Adult cell re-programming opens up entirely new areas in medical science. If the iPS cells are shown to be identical to embryonic stem cells ( ESCs), reprogramming possibilities would have a huge effect on the debate concerning ESC study. Reprogramming utilises adult cells instead of ESCs, and most of the regenerative medicine will continue without the need to kill embryos.

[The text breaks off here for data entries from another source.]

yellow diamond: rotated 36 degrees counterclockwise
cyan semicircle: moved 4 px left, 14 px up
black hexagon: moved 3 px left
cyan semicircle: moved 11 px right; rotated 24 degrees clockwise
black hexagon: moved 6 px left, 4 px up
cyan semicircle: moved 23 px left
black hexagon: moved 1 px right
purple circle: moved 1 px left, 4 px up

The two researchers, headed by Dr. Shinya Yamanaka at Japan’s Kyoto University and University of Wisconsin’s Dr. James Thomson, used related approaches to reprogram adult human skin cells. Years of study also contributed to many unique genes being found which would cause a cell to revert to a pluripotent state. Initially Dr. Yamanaka experimented on a selection of 24 chromosomes, aiming to find the most successful applicants. Analysis has contributed to the discovery of a four gene community-Sox2, c-Myc, Oct-4 and Klf4. These genes were incorporated into particles of the virus, and the virus was used to transfect the skin cells of adults. Activating certain genes inside the adult skin cell results in the release of different transcription factors. These proteins stimulate other skin cell genes that allow the cell to revert to a pluripotent state.

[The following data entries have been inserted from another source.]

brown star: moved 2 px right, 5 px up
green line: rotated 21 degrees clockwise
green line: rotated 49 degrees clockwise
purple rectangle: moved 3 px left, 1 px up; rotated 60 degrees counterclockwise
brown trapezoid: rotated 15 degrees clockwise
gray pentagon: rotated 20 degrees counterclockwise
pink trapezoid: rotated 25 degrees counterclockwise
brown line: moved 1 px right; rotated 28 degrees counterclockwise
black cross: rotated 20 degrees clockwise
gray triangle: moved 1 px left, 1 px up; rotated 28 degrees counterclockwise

The discovery was front-page news in The New York Times, but it allowed certain elements of the process to be streamlined and overhauled. It is problemtic to use a virus to insert the transforming genes. Viral genetic material is often transfected, and several unexpected effects, such as causing the cell to become cancerous, can occur. Viral RNA or DNA would become a permanent component of the cell line-all cells, tissues or organs that were produced from the initial iPS cell would carry the viral genetic material. The large-scale usage of viral delivery mechanisms will result in a transformation of the human genetic makeup, with unpredictable and potentially catastrophic effects.

Analysis to extract non-viral methods of incorporating the transforming genes has been underway since 2007. At the Whitehead Center for Biomedical Science in Cambridge, MA, Dr. Rudolf Jaenisch heads one of the worldwide teams trying to address these problems. His team recently discovered a small molecule of proteins that is capable of replacing Klf4, one of the genes used to reprogram adult cells. If small molecules may efficiently replicate any of the genes, a viral delivery mechanism will not be required. Such progress will carry the world of regenerative medicine to full swing.